● What is being asked: Copy all records verbatim, images excluded.

*** Opening of Exercise input ***

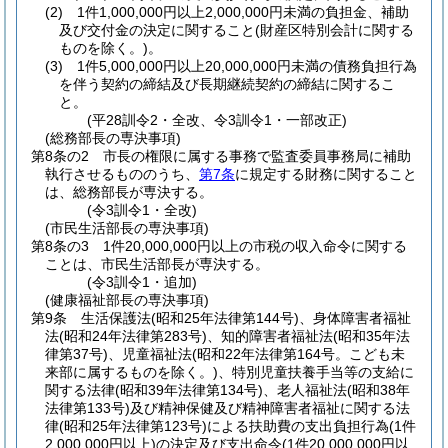
(2)
1件1,000,000円以上2,000,000円未満の負担金、補助
及び交付金の決定に関すること
(財産区特別会計に関する
ものを除く。)
。
(3)
1件5,000,000円以上20,000,000円未満の債務負担行為
を伴う契約の締結及び長期継続契約の締結に関するこ
と。
(平28訓令2・全改、令3訓令1・一部改正)
(総務部長の専決事項)
第8条の2
市長の権限に属する事務で監査委員事務局に補助
執行させるもののうち、
第7条
に規定する財務に関すること
は、総務部長が専決する。
(令3訓令1・全改)
(市民生活部長の専決事項)
第8条の3
1件20,000,000円以上の市税の収入命令に関する
ことは、市民生活部長が専決する。
(令3訓令1・追加)
(健康福祉部長の専決事項)
第9条
生活保護法
(昭和25年法律第144号)
、身体障害者福祉
法
(昭和24年法律第283号)
、知的障害者福祉法
(昭和35年法
律第37号)
、児童福祉法
(昭和22年法律第164号。こども未
来部に属するものを除く。)
、特別児童扶養手当等の支給に
関する法律
(昭和39年法律第134号)
、老人福祉法
(昭和38年
法律第133号)
及び精神保健及び精神障害者福祉に関する法
律
(昭和25年法律第123号)
による扶助費の支出負担行為
(1件
2,000,000円以上)
の決定及び支出命令
(1件20,000,000円以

*** Close of Exercise input ***

● Task solution:
(2)
1件1,000,000円以上2,000,000円未満の負担金、補助
及び交付金の決定に関すること
(財産区特別会計に関する
ものを除く。)
。
(3)
1件5,000,000円以上20,000,000円未満の債務負担行為
を伴う契約の締結及び長期継続契約の締結に関するこ
と。
(平28訓令2・全改、令3訓令1・一部改正)
(総務部長の専決事項)
第8条の2
市長の権限に属する事務で監査委員事務局に補助
執行させるもののうち、
第7条
に規定する財務に関すること
は、総務部長が専決する。
(令3訓令1・全改)
(市民生活部長の専決事項)
第8条の3
1件20,000,000円以上の市税の収入命令に関する
ことは、市民生活部長が専決する。
(令3訓令1・追加)
(健康福祉部長の専決事項)
第9条
生活保護法
(昭和25年法律第144号)
、身体障害者福祉
法
(昭和24年法律第283号)
、知的障害者福祉法
(昭和35年法
律第37号)
、児童福祉法
(昭和22年法律第164号。こども未
来部に属するものを除く。)
、特別児童扶養手当等の支給に
関する法律
(昭和39年法律第134号)
、老人福祉法
(昭和38年
法律第133号)
及び精神保健及び精神障害者福祉に関する法
律
(昭和25年法律第123号)
による扶助費の支出負担行為
(1件
2,000,000円以上)
の決定及び支出命令
(1件20,000,000円以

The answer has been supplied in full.